Immunoprecipitation and Immunoblotting—The cells were lysed in a solution containing 25 mM Hepes, pH 7.5, 0.15 M NaCl, 1% Nonidet P-40, 0.25% deoxycholate, 10% glycerol, 10 mM MgCl₂, and 1 mM EDTA in the presence of protease inhibitor mixture (03969-21; Nacalai tesque). FLAG-tagged RECK was immunoprecipitated with rabbit anti-FLAG polyclonal antibody (F7425; Sigma), MT1-MMP with mouse anti-MT1-MMP antibody (1D8; a gift from M. Seiki) (28), and CD13 with rabbit anti-CD13 antibody (a gift from S. Roffler) (29). The immunoprecipitates were collected on protein G-agarose beads (45210; Pierce), washed five times with lysis buffer, and eluted. The cell lysates or immunoprecipitates were separated by SDS-PAGE and used for immunoblotting as described previously (1).

Production and Purification of Recombinant RECK—293F (Invitrogen) cells were transfected with pCXN2-hRECK^1-941-His₆, and the culture supernatants were recovered as the protein source. Purification of the product was performed by using a Hi-trap chelating column (GE Healthcare) and FPLC (Bio-Rad). The purity of this material was 97%.

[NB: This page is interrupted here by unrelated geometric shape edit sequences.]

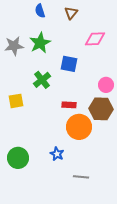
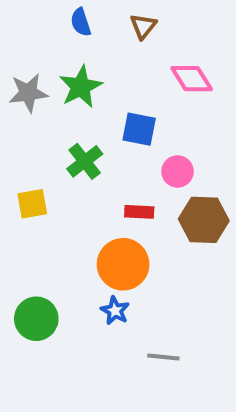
pink diamond: (95, 39) -> (192, 79), turned 60
pink circle: (106, 85) -> (178, 171), moved
orange circle: (79, 127) -> (123, 264), moved

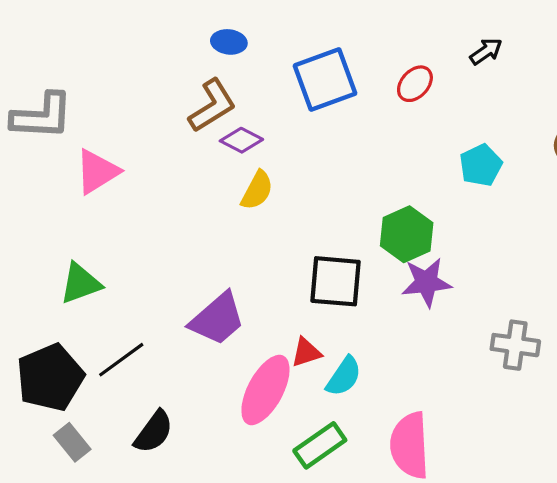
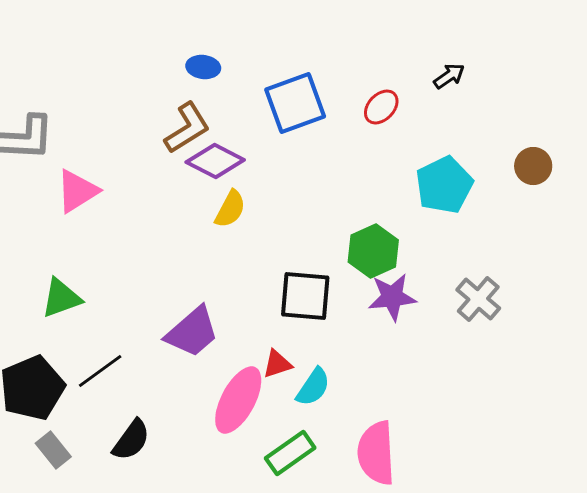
purple diamond: (241, 140) -> (215, 161), size x1.4
cyan pentagon: (481, 165) -> (444, 185), size x1.4
gray cross: (515, 345) -> (478, 299), moved, turned 33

Kinetics of MT1-MMP Inhibition—To study the kinetics of MT1-MMP inhibition, 58 ng of recombinant soluble catalytic domain of MT1-MMP (S.E.-259; BIOMOL) was mixed with various concentrations of a labeled synthetic peptide Mca-Lys-Pro-Leu-Gly-Leu-dpa-Ala-Arg-NH₂ (0.75-6.75 nM; ES010; R&D Systems) and recombinant soluble RECK protein (0-13.3 nM) in 200 ml of assay buffer containing 100 mM Tris-HCl, pH 7.5, 150 mM NaCl, 10 mM CaCl₂, 10 mM ZnCl₂, 0.1% Brij-35, and 0.1% polyethylene glycol (PEG) 6000. The output signal (excitation wavelength, 325 nm; emission wavelength, 393 nm) was recorded for 2 min at 37 °C by using SPECTRAmax (Molecular Devices). The dissociation constant K_i was calculated as described previously (1).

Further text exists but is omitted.